Health
- Categories: Health news
- Total circulation: 1,370,770 (2011)
- Founded: 1981
- Final issue: April 2022
- Company: People Inc.
- Country: United States
- Based in: New York, NY
- Language: English
- Website: www.health.com
- ISSN: 1059-938X

= Health (magazine) =

American women's health magazine

Health (formerly In Health) is an American magazine turned digital publisher (Health.com) owned by Dotdash Meredith. Previously, the magazine's topics range from improper diet to dealing with life issues such as weak relationships and growing stress. Currently, the website covers a broad range of health and wellness topics, spanning from chronic conditions to nutrition to health news.

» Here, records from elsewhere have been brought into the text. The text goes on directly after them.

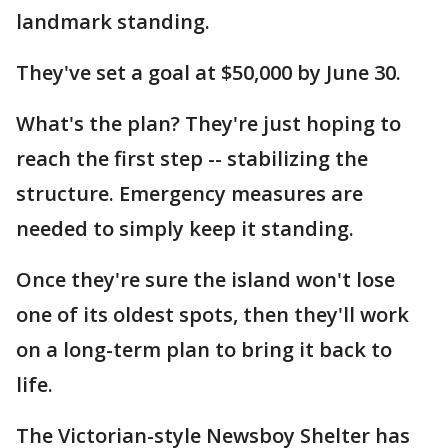
landmark standing.
They've set a goal at $50,000 by June 30.
What's the plan? They're just hoping to
reach the first step -- stabilizing the
structure. Emergency measures are
needed to simply keep it standing.
Once they're sure the island won't lose
one of its oldest spots, then they'll work
on a long-term plan to bring it back to
life.
The Victorian-style Newsboy Shelter has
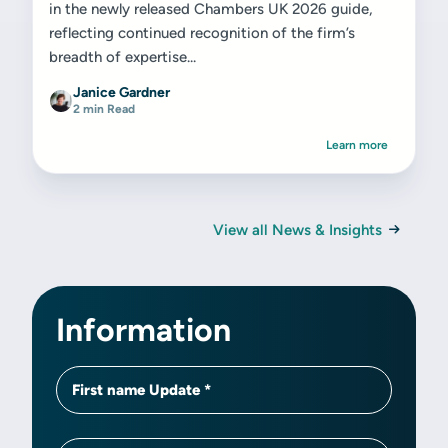
in the newly released Chambers UK 2026 guide,
reflecting continued recognition of the firm’s
breadth of expertise...
Janice Gardner
2 min Read
Learn more
View all News & Insights
Information
First name Update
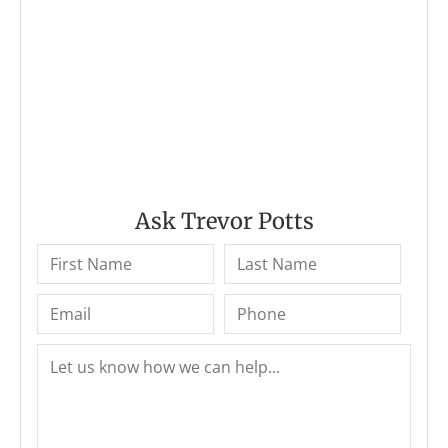
Ask Trevor Potts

News rating site NewsGuard rates the publication as reliable, noting that it generally avoids deceptive headlines and does not repeatedly publish false content, though it also notes that the website does not always clearly separate sponsored content from original writing. In 2019, Health launched Balance by Health, a Facebook chatbot and a 360-brand platform Wellness Warriors.

In November 2019, Meredith Corporation announced that it was investing more in the magazine. Meredith Corporation also announced that Cheryl Brown was joining the magazine as its executive editor. In 2021, the Meredith Corporation would be acquired by IAC.

In February 2022, it was revealed that Health would end print publications and switch to an all digital format. This occurred after Dotdash, a digital media company based in New York City, acquired Meredith and its brands, forming Dotdash Meredith.